Try it. Begin at the line containing "A Associação de" in the entries below and end at the line containing "imobiliário: riscos, cuidados"; transcribe that range exactly and nothing outside it.

Given data.
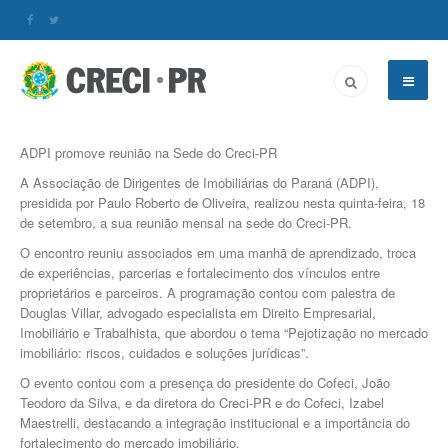
ADPI promove reunião na Sede do Creci-PR
A Associação de Dirigentes de Imobiliárias do Paraná (ADPI),
presidida por Paulo Roberto de Oliveira, realizou nesta quinta-feira, 18
de setembro, a sua reunião mensal na sede do Creci-PR.
O encontro reuniu associados em uma manhã de aprendizado, troca
de experiências, parcerias e fortalecimento dos vínculos entre
proprietários e parceiros. A programação contou com palestra de
Douglas Villar, advogado especialista em Direito Empresarial,
Imobiliário e Trabalhista, que abordou o tema “Pejotização no mercado
imobiliário: riscos, cuidados e soluções jurídicas”.
O evento contou com a presença do presidente do Cofeci, João
Teodoro da Silva, e da diretora do Creci-PR e do Cofeci, Izabel
Maestrelli, destacando a integração institucional e a importância do
fortalecimento do mercado imobiliário.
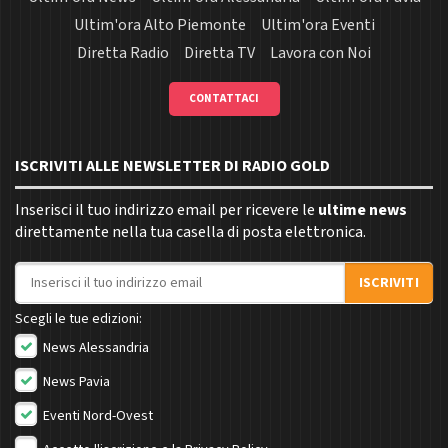
Ultim'ora Alto Piemonte
Ultim'ora Eventi
Diretta Radio
Diretta TV
Lavora con Noi
CONTATTACI
ISCRIVITI ALLE NEWSLETTER DI RADIO GOLD
Inserisci il tuo indirizzo email per ricevere le
ultime news
direttamente nella tua casella di posta elettronica.
Indirizzo email
ISCRIVITI
Scegli le tue edizioni:
News Alessandria
News Pavia
Eventi Nord-Ovest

Answer section.
A Associação de Dirigentes de Imobiliárias do Paraná (ADPI),
presidida por Paulo Roberto de Oliveira, realizou nesta quinta-feira, 18
de setembro, a sua reunião mensal na sede do Creci-PR.
O encontro reuniu associados em uma manhã de aprendizado, troca
de experiências, parcerias e fortalecimento dos vínculos entre
proprietários e parceiros. A programação contou com palestra de
Douglas Villar, advogado especialista em Direito Empresarial,
Imobiliário e Trabalhista, que abordou o tema “Pejotização no mercado
imobiliário: riscos, cuidados e soluções jurídicas”.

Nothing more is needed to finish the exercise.